3.A reforma do militar não estável, por sua vez, é devida: a) por incapacidade total para qualquer trabalho, ainda que sem nexo causal entre o trabalho e a incapacidade; b) por incapacidade para o serviço militar, se decorrente de uma das doenças especificadas no art. 108, IV; ou c) por incapacidade para o serviço militar, se houver nexo causal entre o serviço e a incapacidade.
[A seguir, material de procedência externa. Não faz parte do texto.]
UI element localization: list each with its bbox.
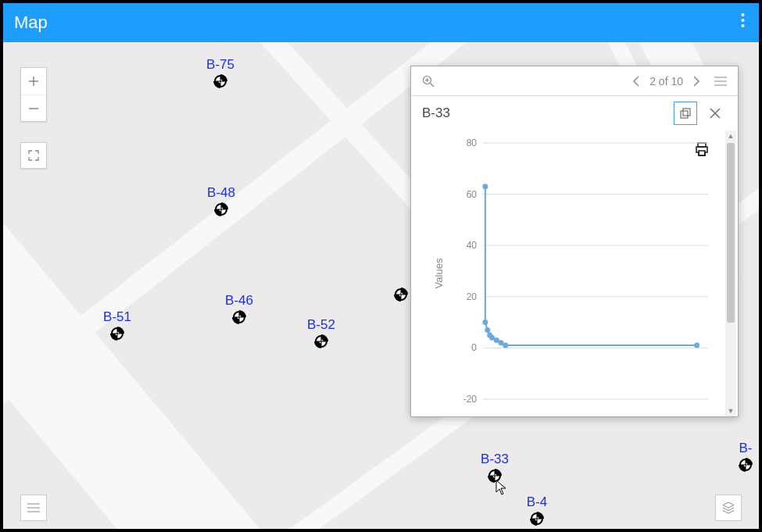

4. O STJ já pacificou entendimento no sentido de que não é necessária relação de causa e efeito entre o serviço e a patologia, sendo bastante que ela tenha se manifestado no curso da prestação do serviço militar. Pois, ao ingressar nas Forças Armadas, submeteu-se o militar a rigoroso exame de aptidão física, onde nada foi constatado, daí a presunção do liame causal entre a moléstia e o serviço militar. Inteligência do artigo 108 do Estatuto dos Militares. (AgRg no REsp 512583 / RS).
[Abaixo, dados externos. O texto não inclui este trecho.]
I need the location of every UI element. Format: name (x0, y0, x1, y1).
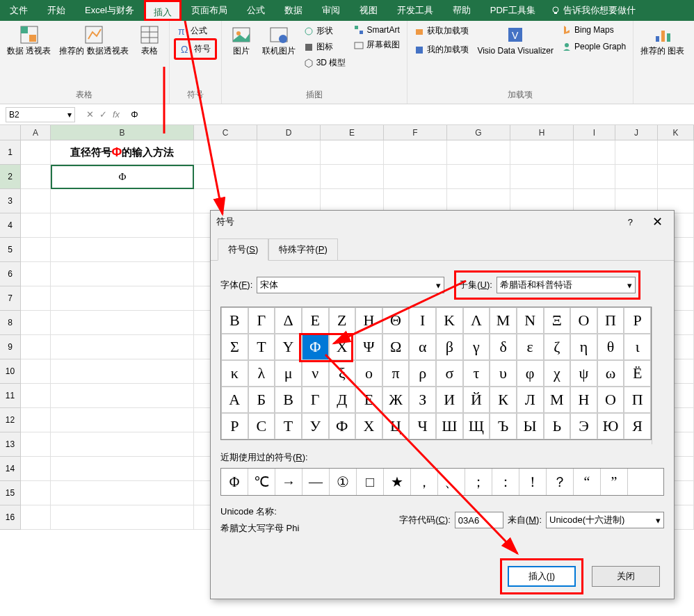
char-cell[interactable]: С (248, 413, 275, 439)
close-icon[interactable]: ✕ (647, 214, 668, 229)
cancel-icon[interactable]: ✕ (86, 109, 94, 120)
char-cell[interactable]: Σ (221, 334, 248, 360)
recommended-pivot-button[interactable]: 推荐的 数据透视表 (56, 24, 131, 57)
cell-B5[interactable] (51, 238, 194, 262)
char-cell[interactable]: Η (355, 307, 382, 334)
char-cell[interactable]: ξ (329, 360, 356, 387)
cell-A6[interactable] (21, 262, 51, 286)
formula-button[interactable]: π 公式 (174, 24, 217, 38)
row-header-2[interactable]: 2 (0, 165, 21, 189)
char-cell[interactable]: Ь (544, 413, 571, 439)
cell-A15[interactable] (21, 481, 51, 505)
recommended-charts-button[interactable]: 推荐的 图表 (638, 24, 687, 57)
char-cell[interactable]: Μ (490, 307, 517, 334)
row-header-8[interactable]: 8 (0, 311, 21, 335)
char-cell[interactable]: Г (302, 387, 329, 413)
insert-button[interactable]: 插入(I) (508, 566, 576, 587)
char-cell[interactable]: Ф (329, 413, 356, 439)
cell-B9[interactable] (51, 335, 194, 359)
tab-data[interactable]: 数据 (275, 0, 312, 21)
char-cell[interactable]: λ (248, 360, 275, 387)
char-cell[interactable]: Щ (463, 413, 490, 439)
cell-A12[interactable] (21, 408, 51, 432)
char-cell[interactable]: Й (463, 387, 490, 413)
cell-B12[interactable] (51, 408, 194, 432)
char-cell[interactable]: γ (463, 334, 490, 360)
char-cell[interactable]: Э (570, 413, 597, 439)
char-cell[interactable]: Τ (248, 334, 275, 360)
online-pictures-button[interactable]: 联机图片 (259, 24, 298, 57)
char-cell[interactable]: β (436, 334, 463, 360)
dialog-titlebar[interactable]: 符号 ? ✕ (211, 211, 674, 233)
cell-G1[interactable] (447, 140, 510, 165)
cell-B1[interactable]: 直径符号Φ的输入方法 (51, 140, 194, 165)
col-header-C[interactable]: C (194, 125, 257, 140)
cell-B14[interactable] (51, 457, 194, 481)
char-cell[interactable]: Ы (517, 413, 544, 439)
recent-cell[interactable]: “ (574, 469, 601, 495)
char-cell[interactable]: Ρ (624, 307, 651, 334)
char-cell[interactable]: Б (248, 387, 275, 413)
char-cell[interactable]: ο (355, 360, 382, 387)
cell-A8[interactable] (21, 311, 51, 335)
recent-cell[interactable]: ！ (519, 469, 547, 495)
row-header-15[interactable]: 15 (0, 481, 21, 505)
recent-cell[interactable]: Φ (221, 469, 248, 495)
char-cell[interactable]: Ν (517, 307, 544, 334)
col-header-A[interactable]: A (21, 125, 51, 140)
char-cell[interactable]: Л (517, 387, 544, 413)
col-header-K[interactable]: K (658, 125, 694, 140)
tab-view[interactable]: 视图 (350, 0, 387, 21)
char-cell[interactable]: Ш (436, 413, 463, 439)
from-combo[interactable]: Unicode(十六进制)▾ (546, 512, 664, 528)
cell-I1[interactable] (574, 140, 615, 165)
recent-cell[interactable]: ” (601, 469, 628, 495)
char-cell[interactable]: Х (355, 413, 382, 439)
char-cell[interactable]: ζ (544, 334, 571, 360)
tab-file[interactable]: 文件 (0, 0, 38, 21)
tab-page-layout[interactable]: 页面布局 (181, 0, 237, 21)
char-cell[interactable]: Ξ (544, 307, 571, 334)
name-box[interactable]: B2 ▾ (6, 107, 75, 122)
cell-B7[interactable] (51, 286, 194, 311)
char-cell[interactable]: θ (597, 334, 624, 360)
3d-model-button[interactable]: 3D 模型 (301, 56, 349, 70)
row-header-14[interactable]: 14 (0, 457, 21, 481)
cell-D2[interactable] (257, 165, 321, 189)
char-cell[interactable]: ε (517, 334, 544, 360)
pictures-button[interactable]: 图片 (226, 24, 257, 57)
shapes-button[interactable]: 形状 (301, 24, 349, 38)
tell-me[interactable]: 告诉我你想要做什 (545, 4, 641, 17)
recent-cell[interactable]: ， (411, 469, 438, 495)
cell-B6[interactable] (51, 262, 194, 286)
char-cell[interactable]: ν (302, 360, 329, 387)
char-cell[interactable]: И (436, 387, 463, 413)
char-cell[interactable]: Π (597, 307, 624, 334)
recent-cell[interactable]: □ (357, 469, 384, 495)
cell-H2[interactable] (510, 165, 574, 189)
char-cell[interactable]: В (275, 387, 302, 413)
visio-button[interactable]: V Visio Data Visualizer (474, 24, 556, 57)
char-cell[interactable]: Р (221, 413, 248, 439)
cell-B13[interactable] (51, 432, 194, 457)
row-header-11[interactable]: 11 (0, 384, 21, 408)
cell-B4[interactable] (51, 213, 194, 238)
charcode-input[interactable] (455, 512, 503, 528)
recent-cell[interactable]: ； (465, 469, 492, 495)
icons-button[interactable]: 图标 (301, 40, 349, 54)
cell-B16[interactable] (51, 505, 194, 530)
char-cell[interactable]: Н (570, 387, 597, 413)
select-all-corner[interactable] (0, 125, 21, 140)
col-header-D[interactable]: D (257, 125, 321, 140)
recent-cell[interactable]: ★ (384, 469, 411, 495)
char-cell[interactable]: Д (329, 387, 356, 413)
char-cell[interactable]: Κ (436, 307, 463, 334)
cell-A10[interactable] (21, 359, 51, 384)
char-cell[interactable]: Ъ (490, 413, 517, 439)
cell-K2[interactable] (658, 165, 694, 189)
cell-A16[interactable] (21, 505, 51, 530)
cell-C1[interactable] (194, 140, 257, 165)
get-addins-button[interactable]: 获取加载项 (412, 24, 471, 38)
row-header-16[interactable]: 16 (0, 505, 21, 530)
cell-A11[interactable] (21, 384, 51, 408)
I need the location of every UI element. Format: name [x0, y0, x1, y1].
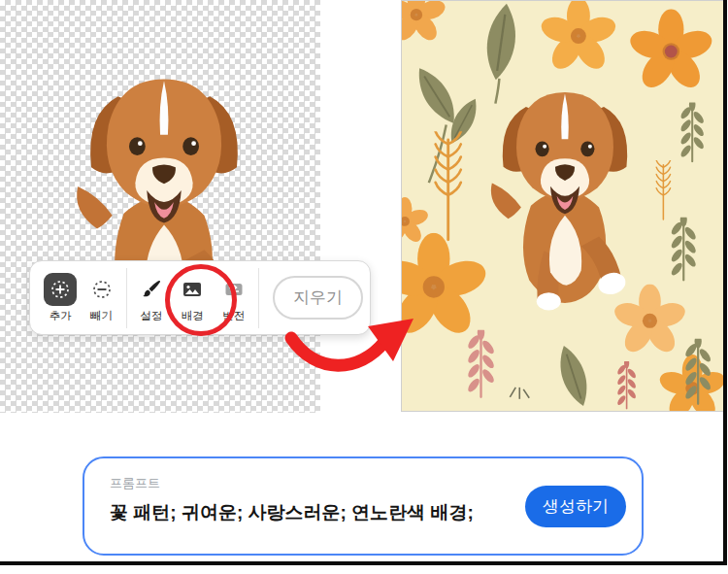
tool-invert[interactable]: 반전	[214, 273, 254, 323]
prompt-panel: 프롬프트 꽃 패턴; 귀여운; 사랑스러운; 연노란색 배경; 생성하기	[83, 456, 644, 556]
selection-toolbar: 추가 빼기 설정 배경	[29, 260, 371, 335]
tool-background-label: 배경	[182, 309, 204, 323]
prompt-input[interactable]: 꽃 패턴; 귀여운; 사랑스러운; 연노란색 배경;	[110, 500, 474, 525]
tool-invert-label: 반전	[222, 309, 245, 323]
add-selection-icon	[44, 273, 77, 306]
brush-settings-icon	[135, 273, 168, 306]
source-image-canvas[interactable]	[0, 0, 320, 413]
puppy-image	[491, 92, 628, 311]
tool-add[interactable]: 추가	[40, 273, 81, 323]
tool-subtract[interactable]: 빼기	[81, 273, 121, 323]
tool-add-label: 추가	[50, 309, 72, 323]
tool-subtract-label: 빼기	[90, 309, 113, 323]
frame-border-right	[723, 0, 727, 565]
clear-button[interactable]: 지우기	[273, 276, 363, 320]
frame-border-bottom	[0, 561, 727, 565]
toolbar-divider	[258, 268, 259, 328]
tool-settings[interactable]: 설정	[131, 273, 172, 323]
prompt-label: 프롬프트	[110, 475, 160, 492]
invert-selection-icon	[217, 273, 250, 306]
tool-background[interactable]: 배경	[172, 273, 213, 323]
result-image-preview	[401, 0, 725, 412]
generate-button[interactable]: 생성하기	[525, 486, 626, 527]
background-image-icon	[176, 273, 209, 306]
tool-settings-label: 설정	[140, 309, 162, 323]
subtract-selection-icon	[85, 273, 118, 306]
toolbar-divider	[126, 268, 127, 328]
flower-pattern-background	[402, 1, 724, 411]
5. Restou demonstrado que o apelante não ficou incapacitado definitivamente. O laudo médico pericial (fls. 324/334) permite concluir que o recorrente está apto para exercer qualquer tipo de atividade laborativa, ao destacar que "não foi detectada incapacidade temporária nem permanente". Ainda conforme o laudo "em 16/12/19998 já havia uma perda auditiva neurosensorial em altas frequências e que poderia não ser perceptível pelo periciado previamente a admissão na aeronáutica", constatando-se uma piora após a admissão do autor. Veja-se que apesar de evidente a existência de uma patologia, as conclusões periciais demonstram de forma inequívoca que não há incapacidade definitiva, razão pela qual é descabido cogitar a concessão de reforma.
6. Por fim, não há que se falar em dano moral a ensejar indenização ao autor. Não houve qualquer humilhação, constrangimento ou abalo cuja gravidade enseja à reparação pretendida.
7. Apelação desprovida.

Acórdão

A Turma, à unanimidade, negou provimento à apelação do autor.